Department of Prosthodontics, College of Dentistry, Yonsei University, Seoul 03722, Republic of Korea; Department of Mechanical Engineering, Yonsei University, Seoul, 03722, Republic of Korea.
Department of Prosthodontics, College of Dentistry, Yonsei University, Seoul 03722, Republic of Korea.
J Dent. 2024 Jun;145:104871. doi: 10.1016/j.jdent.2024.104871. Epub 2024 Feb 1.
This study aimed to develop and validate evaluation metric for an automated smile classification model termed the "smile index." This innovative model uses computational methods to numerically classify and analyze conventional smile types.
The datasets used in this study consisted of 300 images to verify, 150 images to validate, and 9 images to test the evaluation metric. Images were annotated using Labelme. Computational techniques were used to calculate smile index values for the study datasets, and the resulting values were evaluated in three stages.
The smile index successfully classified smile types using cutoff values of 0.0285 and 0.193. High accuracy (0.933) was achieved, along with an F1 score greater than 0.09. The smile index successfully reclassified smiles into six types (low, low-to-medium, medium, medium-to-high, high, and extremely high smiles), thereby providing a clear distinction among different smile characteristics.

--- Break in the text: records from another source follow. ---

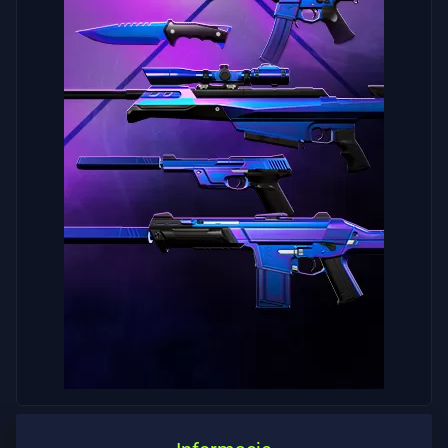
Pomoc
Prywatność
ARTYKUŁY
Aktualności
Poradnik
Wszystkie
Artykuły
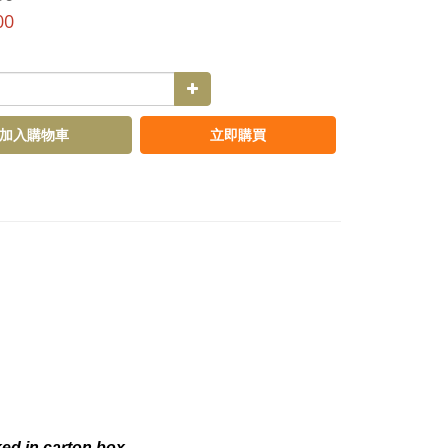
00
加入購物車
立即購買
ked in carton box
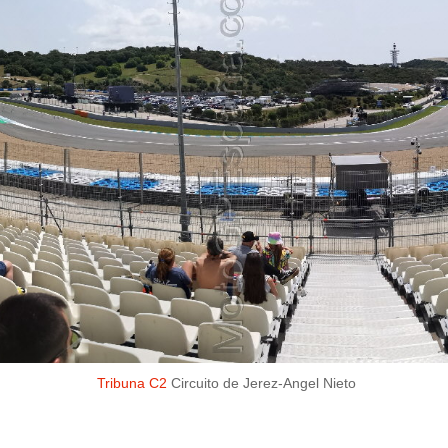
Tribuna C2
Circuito de Jerez-Angel Nieto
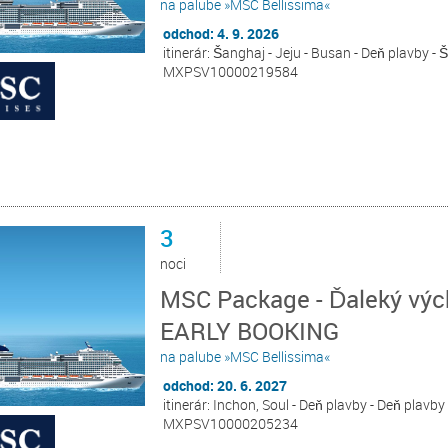
na palube »MSC Bellissima«
odchod: 4. 9. 2026
itinerár: Šanghaj - Jeju - Busan - Deň plavby -
MXPSV10000219584
3
noci
MSC Package - Ďaleký vých
EARLY BOOKING
na palube »MSC Bellissima«
odchod: 20. 6. 2027
itinerár: Inchon, Soul - Deň plavby - Deň plavby
MXPSV10000205234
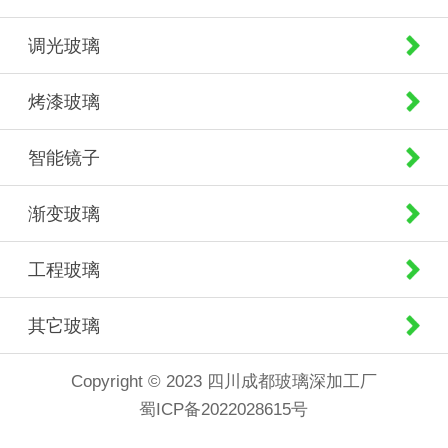
调光玻璃
烤漆玻璃
智能镜子
渐变玻璃
工程玻璃
其它玻璃
Copyright © 2023 四川成都玻璃深加工厂
蜀ICP备2022028615号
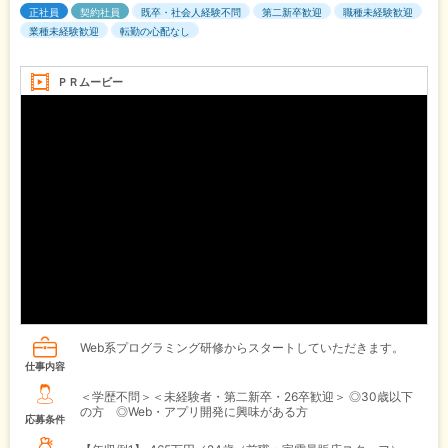
正社員
契約社員
既卒・社会人経験不問
第二新卒歓迎
職種未経験歓迎
業種未経験歓迎
転勤の心配なし
ＰＲムービー
Web系プログラミング研修からスタートしていただきます。
仕事内容
＜学歴不問＞＜未経験者・第二新卒・26卒歓迎＞ ◎30歳以下
の方 ◎Web・アプリ開発に興味がある方
応募条件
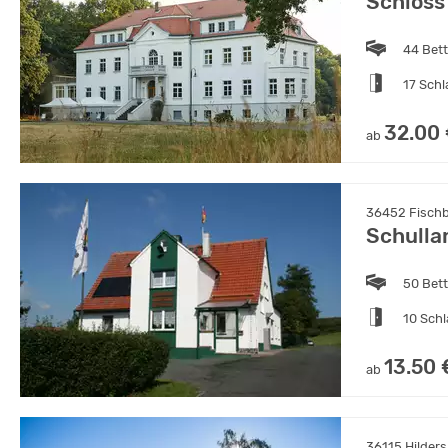
Schloss
44 Bet
17 Sch
32.00
ab
36452 Fischb
Schulla
50 Bet
10 Sch
13.50 
ab
36115 Hilders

The smile index is a novel dimensionless parameter for classifying smile types. The index acts as a robust evaluation tool for artificial intelligence models that automatically classify smile types, thereby providing a scientific basis for largely subjective aesthetic elements.
The computational approach employed by the smile index enables quantitative numerical classification of smile types. This fosters the application of computerized methods in quantifying and analyzing real smile characteristics observed in clinical practice, paving the way for a more objective evidence-based approach to aesthetic dentistry.
本研究旨在开发和验证一种名为“微笑指数”的自动微笑分类模型的评估指标。该创新模型使用计算方法对传统的微笑类型进行数值分类和分析。
本研究使用的数据集包括 300 张用于验证的图像、150 张用于验证的图像和 9 张用于测试评估指标的图像。图像使用 Labelme 进行标注。使用计算技术计算研究数据集的微笑指数值,并在三个阶段评估得到的数值。
微笑指数使用 0.0285 和 0.193 的截断值成功地对微笑类型进行了分类。实现了高准确度(0.933),F1 得分大于 0.09。微笑指数成功地将微笑重新分类为六种类型(低、低-中、中、中-高、高和极高),从而清晰地区分了不同的微笑特征。
微笑指数是一种用于分类微笑类型的新的无量纲参数。该指数是一种强大的评估工具,用于自动分类微笑类型的人工智能模型,为评估和分析美学元素提供了科学依据。
微笑指数采用的计算方法能够对微笑类型进行定量的数值分类。这促进了计算机方法在量化和分析临床实践中观察到的真实微笑特征方面的应用,为更客观的基于证据的美学牙科方法铺平了道路。